L’énergie de demain ne sera pas seulement plus verte.

Elle sera distribuée, intelligente et résiliente.

Produire localement une énergie propre signifie :

  • réduire les coûts structurels ;
  • limiter la dépendance géopolitique ;
  • améliorer la résilience territoriale ;
  • soutenir un immobilier plus durable ;
  • permettre un mode de vie plus autonome.

Une maison alimentée par des systèmes renouvelables intelligents n’est plus un luxe idéologique.

Elle devient progressivement un standard rationnel.

Le résidentiel du futur sera énergétique avant d’être simplement architectural.

Immobilier : vers des lieux de vie pensés pour l’humain

Le logement subit également une profonde transformation.

Pendant longtemps, l’immobilier a été pensé comme un actif spéculatif.

Demain, il devra redevenir un espace de vie optimisé.

Les nouveaux modèles résidentiels devront intégrer :

  • autonomie énergétique ;
  • récupération intelligente des ressources ;
  • végétalisation ;
  • confort thermique naturel ;
  • connectivité avancée ;
  • télétravail intégré ;
  • mobilité flexible ;
  • sécurité numérique.

Le logement ne sera plus seulement un toit.

Il deviendra une plateforme de vie.

Des résidences pensées pour accueillir le travail à distance, l’équilibre personnel, le bien-être, la santé et l’intégration harmonieuse dans leur environnement deviendront la norme des populations mobiles et internationales.

Le confort de vie deviendra un investissement aussi important que la rentabilité financière.

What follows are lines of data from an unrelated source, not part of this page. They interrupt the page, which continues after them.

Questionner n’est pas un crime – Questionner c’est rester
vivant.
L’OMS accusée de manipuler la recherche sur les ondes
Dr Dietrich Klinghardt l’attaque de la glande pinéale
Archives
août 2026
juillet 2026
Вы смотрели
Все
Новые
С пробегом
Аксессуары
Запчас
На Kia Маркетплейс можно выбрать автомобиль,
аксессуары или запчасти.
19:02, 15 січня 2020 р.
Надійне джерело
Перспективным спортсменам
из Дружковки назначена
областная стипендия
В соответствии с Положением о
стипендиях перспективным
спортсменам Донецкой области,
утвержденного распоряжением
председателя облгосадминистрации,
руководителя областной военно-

L’autre révolution silencieuse : la souveraineté numérique

Mais cette liberté nouvelle pose une question essentielle :

Comment protéger sa vie numérique dans un monde hyperconnecté ?

Travailler à distance, gérer ses revenus internationaux, ses actifs immobiliers, ses échanges professionnels et ses données personnelles implique une cybersécurité radicalement renforcée.

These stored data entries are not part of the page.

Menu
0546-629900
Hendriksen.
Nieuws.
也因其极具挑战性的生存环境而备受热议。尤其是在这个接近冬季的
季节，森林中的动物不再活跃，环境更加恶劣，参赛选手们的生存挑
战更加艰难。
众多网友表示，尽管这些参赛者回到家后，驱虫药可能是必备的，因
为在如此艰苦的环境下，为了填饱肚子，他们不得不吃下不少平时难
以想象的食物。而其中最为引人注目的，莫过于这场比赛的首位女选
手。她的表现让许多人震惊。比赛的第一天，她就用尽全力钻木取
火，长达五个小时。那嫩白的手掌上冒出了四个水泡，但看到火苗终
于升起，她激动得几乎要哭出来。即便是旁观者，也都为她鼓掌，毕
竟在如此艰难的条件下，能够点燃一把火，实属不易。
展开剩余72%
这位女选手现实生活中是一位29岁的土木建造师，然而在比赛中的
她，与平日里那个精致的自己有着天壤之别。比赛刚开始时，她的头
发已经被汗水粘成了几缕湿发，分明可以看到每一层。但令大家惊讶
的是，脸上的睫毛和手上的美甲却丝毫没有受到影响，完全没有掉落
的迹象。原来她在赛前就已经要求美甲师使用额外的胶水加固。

L’intelligence artificielle offre des gains de productivité extraordinaires.

Elle augmente aussi les risques.

Cyberattaques automatisées, espionnage industriel, piratage de données sensibles, manipulation informationnelle : les menaces deviennent exponentielles.

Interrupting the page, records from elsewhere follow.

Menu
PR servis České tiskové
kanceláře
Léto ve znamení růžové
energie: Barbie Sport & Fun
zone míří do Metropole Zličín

La souveraineté numérique devient alors un pilier fondamental du mode de vie international.

Le futur appartiendra aux individus et organisations capables de conjuguer :

mobilité + intelligence artificielle + protection absolue des données.

Sans sécurité numérique, la liberté géographique reste fragile.

Sans indépendance énergétique, la résilience reste limitée.

Sans qualité de vie, le succès économique perd progressivement son sens.


La naissance d’un nouveau modèle civilisationnel

Ce qui se dessine n’est pas simplement un changement de carrière ou un phénomène d’expatriation.

Nous assistons à l’émergence d’un nouveau paradigme de société.

Une société où :

  • le travail suit l’humain ;
  • l’énergie respecte la nature ;
  • le logement améliore réellement la vie ;
  • la technologie protège au lieu d’asservir ;
  • la géographie devient un choix et non une contrainte.

Le futur pourrait appartenir à une nouvelle génération de citoyens du monde : mobiles, qualifiés, technologiquement augmentés, énergétiquement résilients et profondément attachés à leur qualité de vie.

La réussite de demain ne se mesurera peut-être plus seulement au revenu.

Mais à la capacité de choisir librement :

Où vivre, comment travailler, quelle énergie utiliser, comment protéger ses données et dans quel environnement faire grandir sa famille.

Au fond, l’avenir ne sera peut-être rien d’autre qu’un retour à une idée simple :

Mettre enfin la technologie au service de l’humain — et non l’inverse.